Photos from this morning....she is a bit hefty, her head will look even bigger once she has her waistline....


----------



## GSDBESTK9 (Mar 26, 2002)

She is just stunning Kandi!


----------



## rokanhaus (Mar 20, 2006)

She is!! For anyone who knows pedigrees, she is also a Fero granddaughter...her mom was one of the last remaining Fero daughters. Apache has a brother who is a NY State K9, and a sister titled in Schutzhund.


----------



## BlackGSD (Jan 4, 2005)

> Originally Posted By: GSDBESTK9She is just stunning Kandi!


----------



## angelaw (Dec 14, 2001)

Is she a non-urgent rescue or is she for sale? I ask as she's on your for sale page and I don't want people to get the wrong idea.


----------



## rokanhaus (Mar 20, 2006)

She is for adoption....no price for her...just a good home. I never put "free" or a price on the dogs I have available on my web site...


----------



## RebelGSD (Mar 20, 2008)

Wow! Beautiful girl!


----------



## bigskyfarm (Mar 1, 2009)

Kandi
She is beautiful!! is she ok with small dogs? 
Carla
http://www.bigskyfarm.com


----------



## rokanhaus (Mar 20, 2006)

hmm...good question! let me take Hubby's Papillon out of the crate!!


( time passes....)

ok...little white fluffy dog flies past her nose...at first flying inspection she thinks it is "prey"...

Upon closer examination and full sniff...yes, she is fine with little dogs...she just needs a well supervised introduction to determine it's species.


----------



## windwalker718 (Oct 9, 2008)

LMAO... glad it turned out that way... would have been a bad edit if not...

" *vaccums up left over Papillion fur* nope, not good with small dogs, prefers them with A1"

( Just joking folks.. it's 3:30 in the mornin' an' I'm a lil bit punchy! )


----------



## windwalker718 (Oct 9, 2008)

LMAO... glad it turned out that way... would have been a bad edit if not...

" *vaccums up left over Papillion fur* nope, not good with small dogs, prefers them with A1"

( Just joking folks.. it's 3:30 in the mornin' an' I'm a lil bit punchy! )


----------



## rokanhaus (Mar 20, 2006)

Yes, Hubby was freaking out a bit..but I told him I have to know!! LMAO.

I had a feeling she would be ok, as her previous owner said she was, and she has met the Pap through the crate and showed little interest.

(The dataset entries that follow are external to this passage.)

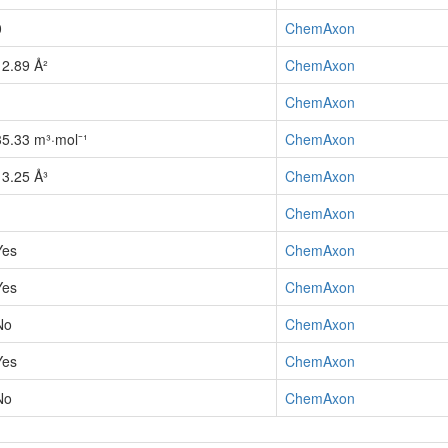
0
ChemAxon
12.89 Å²
ChemAxon
1
ChemAxon
35.33 m³·mol⁻¹
ChemAxon
13.25 Å³
ChemAxon
1
ChemAxon
Yes
ChemAxon
Yes
ChemAxon
No
ChemAxon
Yes
ChemAxon
No
ChemAxon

But just needed to see for myself!

Now, where is that neighbor's kid???...just kidding!!


----------



## JakodaCD OA (May 14, 2000)

kandi you are to funny LOL...my sister has two paps,,one is a stuck up snobby boy,,the other (get this) his name is "pee-aire",,she wanted everyone to remember his name LOL...anyhow "P" is around 8mths old LOVES Masi the lug,,,they love each other! 

My sister has a panic attack everytime we are together,,since this boy is her future agility star and god forbid if masi's breaks one of his legs)) They are a hoot to watch together..I can just imagine your husband's face LOL


----------



## rokanhaus (Mar 20, 2006)

Good news!! My brother wants her!! Let's keep our paws crossed it all works out!!


----------



## rockhead (Jul 8, 2007)

Good job, Kandi... I hope all goes well.


----------